I am going to assume they didn’t see the sign or couldn’t read the language the sign was written in? The fact that I would brought it to their attention is enough for me, let their conscience be their guide. Maybe we need to put up the old circle sign ‘swimmer and the red line through it with a glass of water’ beside it so that everyone understands.
Thanks for your response.

kritiper's avatar

Bring it to their attention, and then tell the police. Ignorance of the law, by one or both parties, is unacceptable.

SavoirFaire's avatar

I would call them out on it. For one, social pressure is way more psychologically effective than fear of the law. Maybe they are ignorant and don’t know what they are doing is wrong. Maybe they are arrogant and think no one will stop them. Both bubbles are worth bursting.

I will note, however, that I probably wouldn’t say anything if I didn’t think the rule they were breaking was worth enforcing.

Stinley's avatar

I’m law abiding on the whole but when rules don’t make sense then I feel free to break them. Why is there no swimming allowed? What difference does it make that it’s the town’s water supply? All sorts of creatures are swimming in there anyway.

SavoirFaire's avatar

@Stinley There are different processes used to treat water depending on the impurities it contains. Introducing humans requires additional processes, which is more expensive. And if the town has decided not to treat the water as if it contains contaminants of human origin, then swimming in the lake means adding impurities to the water that likely won’t be removed.

Seek's avatar

I’d ignore it, mostly because I live in Florida and people get shot for less around here.

Pachy's avatar

Confronting strangers is risky—in or out of the water. I’d report it to the authorities.

CWOTUS's avatar

Welcome to Fluther.

The question is a little too poorly presented to be of much practical value. There are sometimes wide gulfs of difference between “laws”, “regulations” and “ethics”. The things barely have nodding acquaintance with each other sometimes.

When I see people acting “unethically” in public, and I do see that from time to time: nurses and doctors talking disrespectfully about patients outside of the office, for example, and even naming those patients (or at least describing them to each other so that others can deduce who is being talked about), then I generally just file it as “how not to act”, and “what practice to avoid”. (If I were familiar with the person being talked about, then I might make a quiet recommendation to seek service elsewhere, and I may or may not say why.)

Where I work now – since a recent takeover of our company by a huge multinational industrial conglomerate – ethics and compliance to law, local regulation and “good behavior” in general is stressed above all else.

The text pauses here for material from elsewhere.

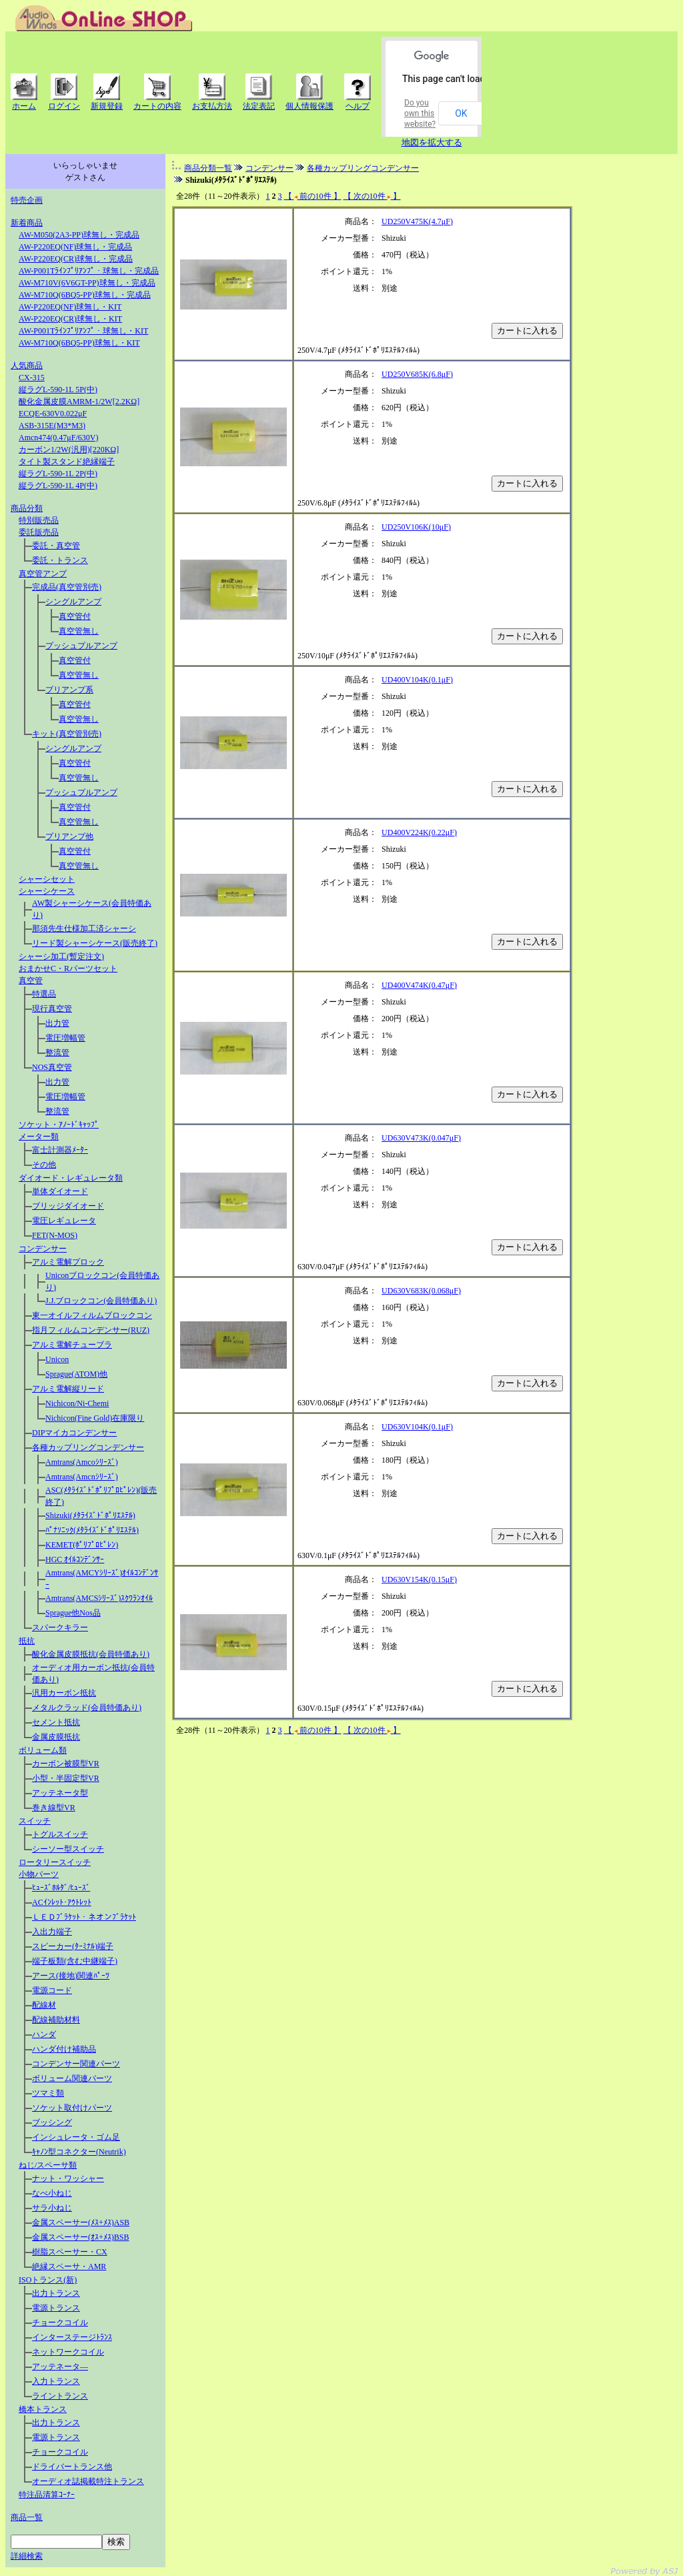 Image resolution: width=683 pixels, height=2576 pixels. I want to click on ｷｬﾉﾝ型コネクター(Neutrik), so click(79, 2151).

We’ve had numerous online training sessions to expound on exactly the kinds of “good behavior” that are expected – and one of those expectations is to remove ourselves from the presence of those who are engaging in various forms of likely, apparent or obvious bad business practices. One of the things we’re being told to do is to not only remove ourselves, but to say why we’re doing that, so that if minutes are kept or if the others present are ever interviewed – and presuming they will tell the truth at that point – it will be on record that we said we were leaving for a particular reason (the bad conduct or unethical business that might be discussed in our absence), and that we did, in fact, leave the meeting or whatever was going on.

I’ll be interested to see how this plays out in practice. I’ve never been involved in “shady dealings” except that one time back in band camp, but I doubt that things are ever as cut-and-dried as presented in training scenarios.

As for people swimming in posted No Swimming areas, I might mention the restriction to the people if I knew more about the circumstances: if the beach was closed for safety reasons and they didn’t know that, or if they couldn’t read or simply hadn’t seen the sign, they might appreciate knowing. As for people swimming in a “drinking water reservoir”, I’d totally let that go. Enough cosmic dust falls from space on that reservoir every single day of the year to outweigh the effect of anything that a few human swimmers would do, even if they peed while they were swimming.

YARNLADY's avatar

Do not confront anyone doing anything illegal. ALWAYS call the authorities.